### [Given entries]
----

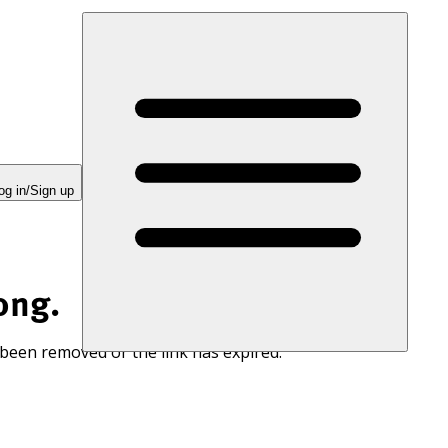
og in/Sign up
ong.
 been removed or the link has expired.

----

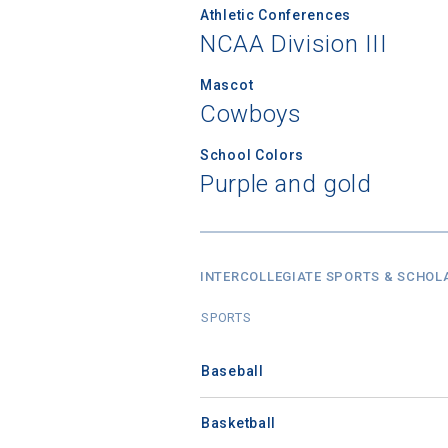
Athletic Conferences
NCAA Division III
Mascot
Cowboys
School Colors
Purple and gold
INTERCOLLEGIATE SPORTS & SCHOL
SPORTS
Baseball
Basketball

----

### [Description of the task]
Copy each line of the records above that carries the word "SPORTS".

### [Result below]
INTERCOLLEGIATE SPORTS & SCHOL
SPORTS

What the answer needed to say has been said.